El manubrio
Me
gustaba mucho subir a la sala de abuela y pasar las yemas de los dedos por la
tapa del manubrio, mientras imaginaba cómo sonaría su música. Cuando abuela
cerró el salón de baile, mandó trasladar aquel aparato a la sala y prohibió
colocar la manivela mientras durase el luto por abuelo. El espacio del salón
quedó vacío pero en su quietud aún flotaban confidencias y canciones de otros tiempos. Y la sala, con aquel
organillo mudo, era un imán que me atraía poderosamente.
Pero
un día, después de muchos años de luto y silencio, llegó el momento largamente
esperado. Cuando ya había terminado la cena de Nochebuena y todos estábamos en
la sala tan contentos, abuela mandó a tía Berta que trajese la manivela del
manubrio y se la diese a tío Satur. En cuanto éste la tuvo en su mano, nos miró
a todos y se hizo un silencio complaciente que él alargó buscando el rollo de
música. Lo colocó en el aparato, se echó el sombrero para atrás, giró la
manivela y sonó aquella canción: “Niña Isabel, ten cuidado, donde hay amor, hay
pecado...” A medida que avanzaba, se iban uniendo voces a la música hasta que todos terminaron
a coro: “...niña Isabel, azucena”.
Al morir abuela Amparo, mi padre, uno más en
el reparto de la herencia, pudo ver cómo las huertas que él mejoró con su
esfuerzo pasaban a otras manos después de las particiones. Lo que más le dolió
fue que la Cerraílla, la huerta en la que tanto trabajó haciendo zanjas y
saneando trampales, no le correspondió a él sino a su hermana Victoria.

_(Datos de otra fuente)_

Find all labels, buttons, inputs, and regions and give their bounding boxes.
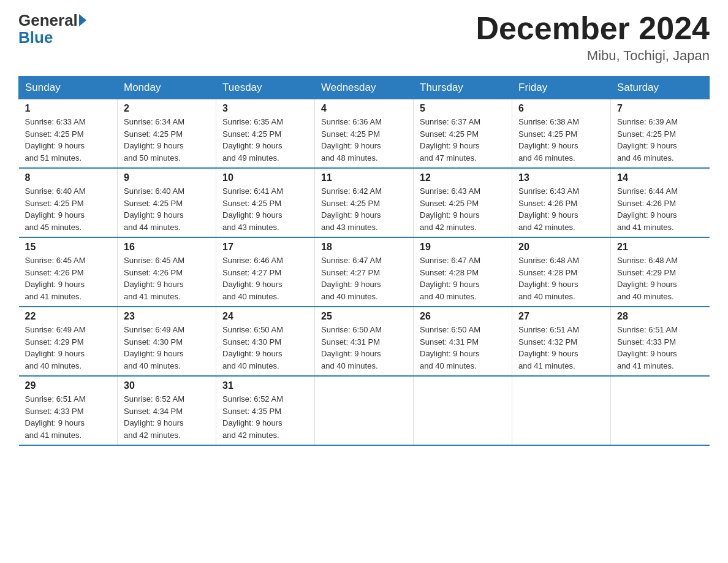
month-title: December 2024 (476, 12, 710, 44)
day-number: 10 (222, 172, 308, 183)
day-info: Sunrise: 6:49 AMSunset: 4:30 PMDaylight:… (124, 325, 184, 370)
calendar-day-cell (315, 376, 414, 445)
calendar-day-cell: 18 Sunrise: 6:47 AMSunset: 4:27 PMDaylig… (315, 237, 414, 307)
calendar-day-cell: 14 Sunrise: 6:44 AMSunset: 4:26 PMDaylig… (611, 168, 710, 237)
day-info: Sunrise: 6:45 AMSunset: 4:26 PMDaylight:… (124, 256, 184, 301)
calendar-day-cell: 8 Sunrise: 6:40 AMSunset: 4:25 PMDayligh… (19, 168, 118, 237)
day-number: 20 (518, 242, 604, 253)
day-number: 26 (420, 311, 506, 322)
calendar-week-row: 15 Sunrise: 6:45 AMSunset: 4:26 PMDaylig… (19, 237, 710, 307)
day-number: 13 (518, 172, 604, 183)
calendar-day-cell: 4 Sunrise: 6:36 AMSunset: 4:25 PMDayligh… (315, 99, 414, 169)
calendar-day-cell (414, 376, 512, 445)
calendar-day-cell: 20 Sunrise: 6:48 AMSunset: 4:28 PMDaylig… (512, 237, 611, 307)
calendar-day-cell: 26 Sunrise: 6:50 AMSunset: 4:31 PMDaylig… (414, 307, 512, 376)
calendar-table: Sunday Monday Tuesday Wednesday Thursday… (18, 76, 710, 446)
calendar-day-cell: 25 Sunrise: 6:50 AMSunset: 4:31 PMDaylig… (315, 307, 414, 376)
header-wednesday: Wednesday (315, 77, 414, 99)
calendar-week-row: 29 Sunrise: 6:51 AMSunset: 4:33 PMDaylig… (19, 376, 710, 445)
calendar-week-row: 8 Sunrise: 6:40 AMSunset: 4:25 PMDayligh… (19, 168, 710, 237)
day-info: Sunrise: 6:48 AMSunset: 4:29 PMDaylight:… (617, 256, 678, 301)
calendar-day-cell: 19 Sunrise: 6:47 AMSunset: 4:28 PMDaylig… (414, 237, 512, 307)
day-number: 1 (25, 103, 112, 114)
logo-general-text: General (18, 12, 78, 28)
day-number: 3 (222, 103, 308, 114)
calendar-day-cell: 2 Sunrise: 6:34 AMSunset: 4:25 PMDayligh… (118, 99, 216, 169)
day-number: 28 (617, 311, 703, 322)
day-number: 14 (617, 172, 703, 183)
logo-triangle-icon (79, 14, 86, 26)
day-info: Sunrise: 6:52 AMSunset: 4:35 PMDaylight:… (222, 394, 283, 440)
header-sunday: Sunday (19, 77, 118, 99)
header-thursday: Thursday (414, 77, 512, 99)
day-info: Sunrise: 6:43 AMSunset: 4:26 PMDaylight:… (518, 186, 579, 232)
day-info: Sunrise: 6:49 AMSunset: 4:29 PMDaylight:… (25, 325, 86, 370)
day-number: 22 (25, 311, 112, 322)
day-info: Sunrise: 6:50 AMSunset: 4:30 PMDaylight:… (222, 325, 283, 370)
title-area: December 2024 Mibu, Tochigi, Japan (476, 12, 710, 64)
page-header: General Blue December 2024 Mibu, Tochigi… (18, 12, 710, 64)
day-info: Sunrise: 6:43 AMSunset: 4:25 PMDaylight:… (420, 186, 480, 232)
calendar-day-cell: 1 Sunrise: 6:33 AMSunset: 4:25 PMDayligh… (19, 99, 118, 169)
day-number: 15 (25, 242, 112, 253)
day-number: 7 (617, 103, 703, 114)
calendar-day-cell: 3 Sunrise: 6:35 AMSunset: 4:25 PMDayligh… (216, 99, 315, 169)
calendar-day-cell: 17 Sunrise: 6:46 AMSunset: 4:27 PMDaylig… (216, 237, 315, 307)
day-info: Sunrise: 6:41 AMSunset: 4:25 PMDaylight:… (222, 186, 283, 232)
day-number: 25 (321, 311, 407, 322)
calendar-day-cell: 6 Sunrise: 6:38 AMSunset: 4:25 PMDayligh… (512, 99, 611, 169)
day-info: Sunrise: 6:50 AMSunset: 4:31 PMDaylight:… (420, 325, 480, 370)
day-info: Sunrise: 6:48 AMSunset: 4:28 PMDaylight:… (518, 256, 579, 301)
calendar-day-cell: 12 Sunrise: 6:43 AMSunset: 4:25 PMDaylig… (414, 168, 512, 237)
weekday-header-row: Sunday Monday Tuesday Wednesday Thursday… (19, 77, 710, 99)
day-info: Sunrise: 6:52 AMSunset: 4:34 PMDaylight:… (124, 394, 184, 440)
day-info: Sunrise: 6:50 AMSunset: 4:31 PMDaylight:… (321, 325, 382, 370)
calendar-day-cell: 13 Sunrise: 6:43 AMSunset: 4:26 PMDaylig… (512, 168, 611, 237)
day-number: 9 (124, 172, 210, 183)
calendar-day-cell: 7 Sunrise: 6:39 AMSunset: 4:25 PMDayligh… (611, 99, 710, 169)
logo: General Blue (18, 12, 88, 47)
calendar-week-row: 1 Sunrise: 6:33 AMSunset: 4:25 PMDayligh… (19, 99, 710, 169)
calendar-day-cell: 29 Sunrise: 6:51 AMSunset: 4:33 PMDaylig… (19, 376, 118, 445)
day-info: Sunrise: 6:36 AMSunset: 4:25 PMDaylight:… (321, 117, 382, 163)
day-info: Sunrise: 6:39 AMSunset: 4:25 PMDaylight:… (617, 117, 678, 163)
day-info: Sunrise: 6:51 AMSunset: 4:32 PMDaylight:… (518, 325, 579, 370)
day-number: 29 (25, 380, 112, 391)
calendar-day-cell: 28 Sunrise: 6:51 AMSunset: 4:33 PMDaylig… (611, 307, 710, 376)
header-saturday: Saturday (611, 77, 710, 99)
day-number: 12 (420, 172, 506, 183)
day-info: Sunrise: 6:44 AMSunset: 4:26 PMDaylight:… (617, 186, 678, 232)
calendar-week-row: 22 Sunrise: 6:49 AMSunset: 4:29 PMDaylig… (19, 307, 710, 376)
calendar-day-cell: 22 Sunrise: 6:49 AMSunset: 4:29 PMDaylig… (19, 307, 118, 376)
day-number: 21 (617, 242, 703, 253)
day-info: Sunrise: 6:33 AMSunset: 4:25 PMDaylight:… (25, 117, 86, 163)
day-number: 4 (321, 103, 407, 114)
calendar-day-cell: 30 Sunrise: 6:52 AMSunset: 4:34 PMDaylig… (118, 376, 216, 445)
day-number: 18 (321, 242, 407, 253)
day-number: 2 (124, 103, 210, 114)
calendar-day-cell (512, 376, 611, 445)
day-number: 30 (124, 380, 210, 391)
day-info: Sunrise: 6:47 AMSunset: 4:28 PMDaylight:… (420, 256, 480, 301)
day-info: Sunrise: 6:35 AMSunset: 4:25 PMDaylight:… (222, 117, 283, 163)
day-number: 16 (124, 242, 210, 253)
header-monday: Monday (118, 77, 216, 99)
day-info: Sunrise: 6:34 AMSunset: 4:25 PMDaylight:… (124, 117, 184, 163)
calendar-day-cell: 23 Sunrise: 6:49 AMSunset: 4:30 PMDaylig… (118, 307, 216, 376)
day-info: Sunrise: 6:40 AMSunset: 4:25 PMDaylight:… (124, 186, 184, 232)
calendar-day-cell: 21 Sunrise: 6:48 AMSunset: 4:29 PMDaylig… (611, 237, 710, 307)
calendar-day-cell: 5 Sunrise: 6:37 AMSunset: 4:25 PMDayligh… (414, 99, 512, 169)
calendar-day-cell: 31 Sunrise: 6:52 AMSunset: 4:35 PMDaylig… (216, 376, 315, 445)
day-number: 24 (222, 311, 308, 322)
location-text: Mibu, Tochigi, Japan (476, 48, 710, 64)
day-info: Sunrise: 6:42 AMSunset: 4:25 PMDaylight:… (321, 186, 382, 232)
calendar-day-cell: 11 Sunrise: 6:42 AMSunset: 4:25 PMDaylig… (315, 168, 414, 237)
day-info: Sunrise: 6:37 AMSunset: 4:25 PMDaylight:… (420, 117, 480, 163)
calendar-day-cell (611, 376, 710, 445)
day-number: 23 (124, 311, 210, 322)
day-info: Sunrise: 6:46 AMSunset: 4:27 PMDaylight:… (222, 256, 283, 301)
calendar-day-cell: 15 Sunrise: 6:45 AMSunset: 4:26 PMDaylig… (19, 237, 118, 307)
calendar-day-cell: 10 Sunrise: 6:41 AMSunset: 4:25 PMDaylig… (216, 168, 315, 237)
calendar-body: 1 Sunrise: 6:33 AMSunset: 4:25 PMDayligh… (19, 99, 710, 446)
day-number: 31 (222, 380, 308, 391)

Lo que
sí le tocó, menos mal, fue la parte de atrás de la vivienda, el corral
contiguo, la teña y la huerta Marialba. Todo se repartió salvo el manubrio, que
quedó en casa de tía Pilar, con los demás muebles de la sala de abuela. Algunos
años después, cuando mi padre, enfermo y necesitado de dinero, quiso disponer
de su parte del organillo, nadie le dijo “yo compro tu parte”, así que
decidieron venderlo. Aquella caja de música cargada de recuerdos se la llevaría
algún buhonero espabilado.Y con ella se fue también el símbolo de la alegría de
aquella Nochebuena, cuando todos cantaron al unísono “Niña Isabel, ten
cuidado”.
Reyes Magos
“Mi
madre está sentada en la cama y mi padre está a su lado, un poquito incorporado sobre la
almohada. Me han llamado para que vea lo que me han dejado los Reyes en los
zapatos, que había colocado la noche anterior junto al balcón de la sala. Algo
nervioso los recojo y pongo los paquetes encima de la cama. Voy abriéndolos con
ilusión: caramelos, calcetines, dos naranjas, un parchís y ¡un libro con dibujos de colores! Enseguida
lo abro, leo su título en alto- “El flautista de Hamelín”- y miro las primeras
páginas, embelesado con los dibujos del músico que engatusaba a los ratones.
-¿Te
gusta lo que te han traído los Reyes?- me pregunta mi madre.
-Sí,
mucho- le contesto mientras me abraza.”
Me fui a mi alcoba y allí leí de cabo a rabo
aquel cuento, que me hablaba de un músico seductor y de unos ingenuos ratones
que amaban la música. Cuando lo terminé, no sabía qué me había gustado más, si
la historia que había leído o la música que creí oír al leerlo.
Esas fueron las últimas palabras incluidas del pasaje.